**Problem**
Below are some entries. Count the lines where "prevent" appears and state only that number.

**Data for this task**
****************
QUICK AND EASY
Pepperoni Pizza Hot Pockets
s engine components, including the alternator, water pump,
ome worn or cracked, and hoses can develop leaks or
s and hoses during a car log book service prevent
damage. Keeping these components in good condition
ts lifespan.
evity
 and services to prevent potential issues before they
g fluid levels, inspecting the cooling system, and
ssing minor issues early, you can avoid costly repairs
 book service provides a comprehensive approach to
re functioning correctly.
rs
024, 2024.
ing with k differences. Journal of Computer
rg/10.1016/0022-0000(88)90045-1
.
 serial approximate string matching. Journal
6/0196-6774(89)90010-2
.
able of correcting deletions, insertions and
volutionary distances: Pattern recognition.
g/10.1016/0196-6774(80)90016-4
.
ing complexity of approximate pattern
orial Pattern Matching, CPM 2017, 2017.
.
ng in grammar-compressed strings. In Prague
****************
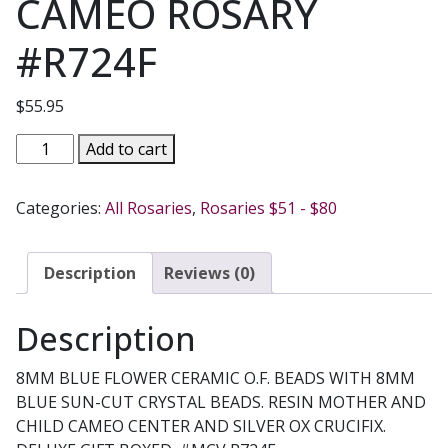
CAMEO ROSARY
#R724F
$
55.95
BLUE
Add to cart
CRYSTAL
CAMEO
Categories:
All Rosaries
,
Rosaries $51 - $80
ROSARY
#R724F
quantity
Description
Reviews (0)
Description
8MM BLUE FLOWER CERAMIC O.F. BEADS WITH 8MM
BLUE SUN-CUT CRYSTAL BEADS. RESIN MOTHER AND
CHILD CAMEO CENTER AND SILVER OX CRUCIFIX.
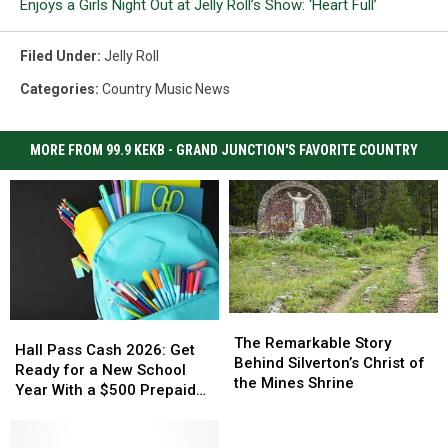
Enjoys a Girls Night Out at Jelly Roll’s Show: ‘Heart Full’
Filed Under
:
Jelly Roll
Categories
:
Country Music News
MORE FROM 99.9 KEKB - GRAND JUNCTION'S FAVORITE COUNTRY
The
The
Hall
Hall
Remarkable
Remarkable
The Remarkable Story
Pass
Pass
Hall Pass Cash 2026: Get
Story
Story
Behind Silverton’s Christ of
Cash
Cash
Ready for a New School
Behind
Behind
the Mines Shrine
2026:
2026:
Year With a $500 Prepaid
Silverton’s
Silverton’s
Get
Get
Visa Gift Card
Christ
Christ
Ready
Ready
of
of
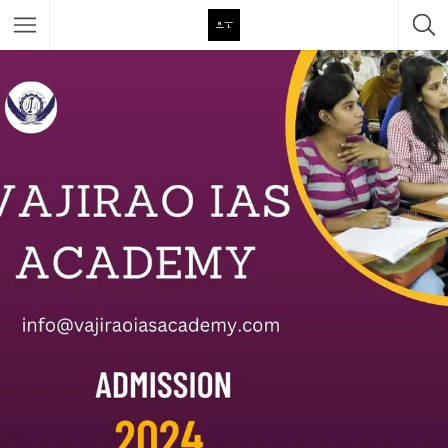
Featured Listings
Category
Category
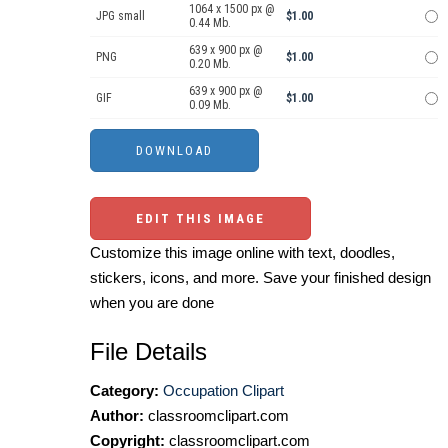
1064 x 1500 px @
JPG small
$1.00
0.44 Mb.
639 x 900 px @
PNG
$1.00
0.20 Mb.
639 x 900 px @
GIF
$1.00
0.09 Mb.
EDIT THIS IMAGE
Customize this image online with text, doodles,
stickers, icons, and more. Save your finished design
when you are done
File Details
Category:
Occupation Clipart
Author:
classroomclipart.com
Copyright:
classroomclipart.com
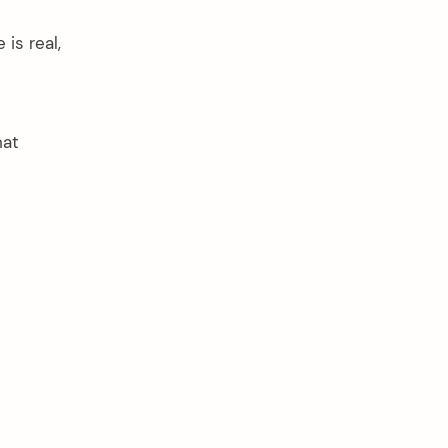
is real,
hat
****************
**Result**
2